Field of the Invention
The invention generally relates to homogenous, synthetic, small molecules that selectively inhibit the growth of cancer stem cells, for example colorectal cancer stem cells, and prevent replacement or recurrence of the observed cancer.
Background of the Invention
The cancer stem-like cell (CSC) hypothesis has attracted a lot of attention as a unifying hypothesis that explains the shortcomings of current anti-cancer therapeutics and posits a paradigm-shifting direction for the discovery of potential, new anti-cancer agents (1,2). Primary and acquired resistances to cytotoxic therapies play a major role in disease recurrence in a majority of advanced epithelial malignancies including colorectal cancer. This phenomenon is thought to be the result of the extended survival of a small population of CSCs with the ability to self-renew and reconstitute the entire tumor (3). Additionally, the CSCs also possess the ability to invade and metastasize, which is more detrimental in a majority of cases. A new approach is critically needed to prevent disease recurrence arising from inability to destroy CSCs.

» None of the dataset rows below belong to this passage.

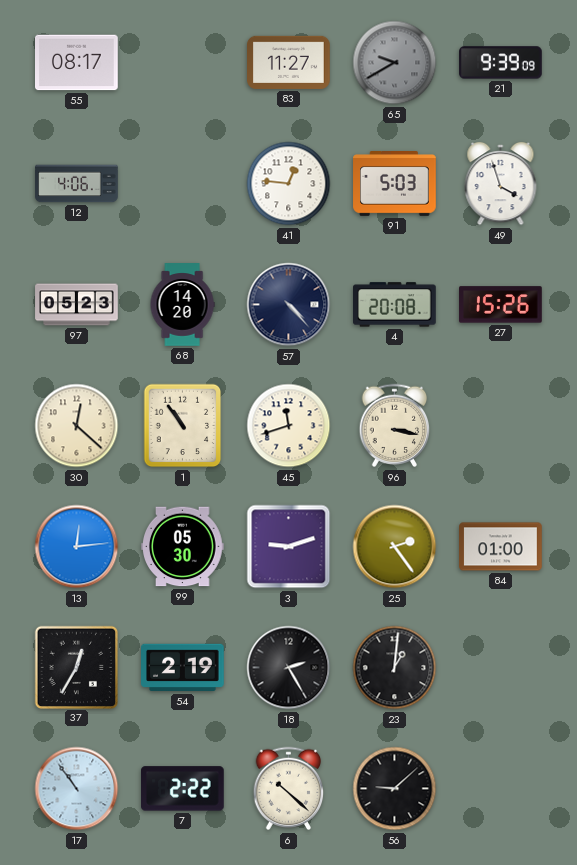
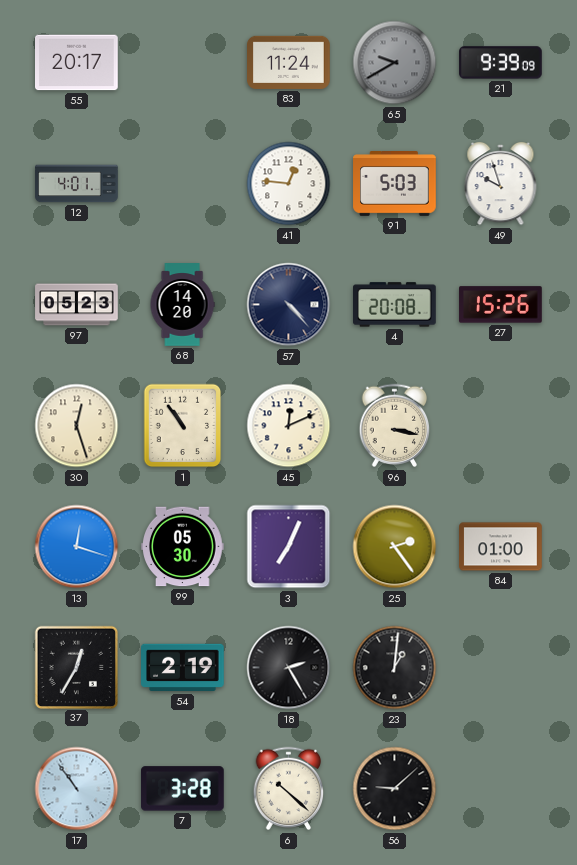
55: 08:17 -> 20:17
83: 11:27 -> 11:24
12: 4:06 -> 4:01
49: 3:57 -> 9:57
30: 12:22 -> 12:27
45: 11:42 -> 12:11
13: 12:14 -> 12:18
3: 9:12 -> 7:04
7: 2:22 -> 3:28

A therapeutic paradigm that is gaining momentum is targeting CSCs through either inhibition of CSC self-renewal or induction of differentiation, should be singularly effective in eradicating a tumor (4,5). Further, CSC targeting may display an added advantage of a ‘magic bullet’ because of the possibility of simultaneously treating several types of cancers arising from the mechanistic similarity expected at the CSC level.
Although attractive, targeting CSCs is intrinsically challenging. CSCs comprise only a small percent of the overall tumor cell population, which implies that high-throughput screening (HTS) approaches that utilize bulk cancer cells are likely to not identify CSC-specific agents. Gupta et al. have used epithelial-mesenchymal transition (EMT) in a breast cancer cell line to enhance the proportion of CSCs, which enabled application of HTS on a library of small molecules and extracts. The work resulted in the identification of salinomycin, but not paclitaxel (a known anticancer drug), as a preferential inhibitor of CSCs (6). Recent application of this technology has led to identification of three probes from the NIH Molecular Libraries Program as potent inhibitors of breast CSCs (7-11). While salinomycin is a polyketide synthase-derived natural product, probes ML239, ML243 and ML245 are chemically synthesizable, small hydrophobic molecules. The identification of only four molecules targeting CSC (and that to only breast CSC) in the past five years highlights the difficulty of identifying CSC-based therapeutics. For the CSC paradigm to translate into therapeutic success, a more fundamental and generalizable approach is needed.